__Exercise details__
Every entry should be returned unchanged, with the pictures omitted.

__Data__
----------------
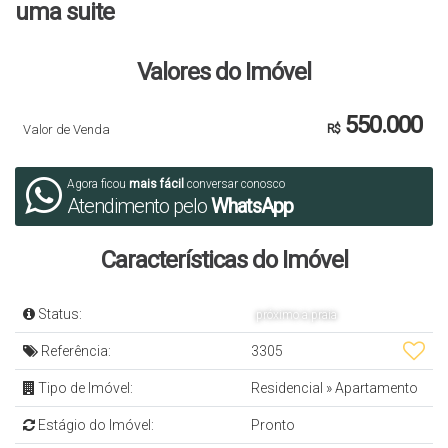
uma suite
Valores do Imóvel
550.000
Valor de Venda
R$
Agora ficou
mais fácil
conversar conosco
Atendimento pelo
WhatsApp
Características do Imóvel
Status:
próximo a praia
Referência:
3305
Tipo de Imóvel:
Residencial
»
Apartamento
Estágio do Imóvel:
Pronto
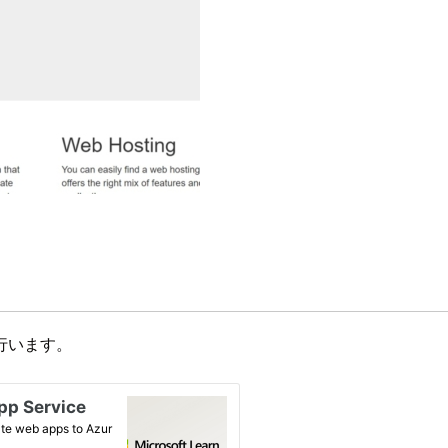
行います。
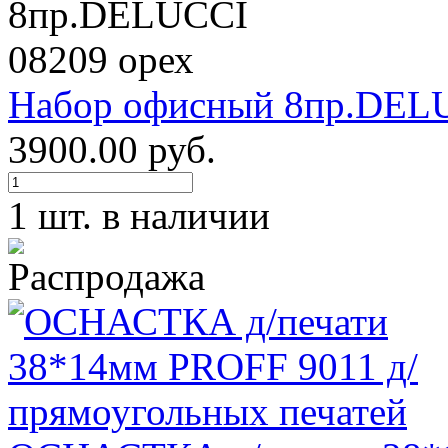
Набор офисный 8пр.DELU
3900.00 руб.
1 шт. в наличии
----------------
__Solved exercise__
uma suite
Valores do Imóvel
550.000
Valor de Venda
R$
Agora ficou
mais fácil
conversar conosco
Atendimento pelo
WhatsApp
Características do Imóvel
Status:
próximo a praia
Referência:
3305
Tipo de Imóvel:
Residencial
»
Apartamento
Estágio do Imóvel:
Pronto
行います。
Набор офисный 8пр.DELU
3900.00 руб.
1 шт. в наличии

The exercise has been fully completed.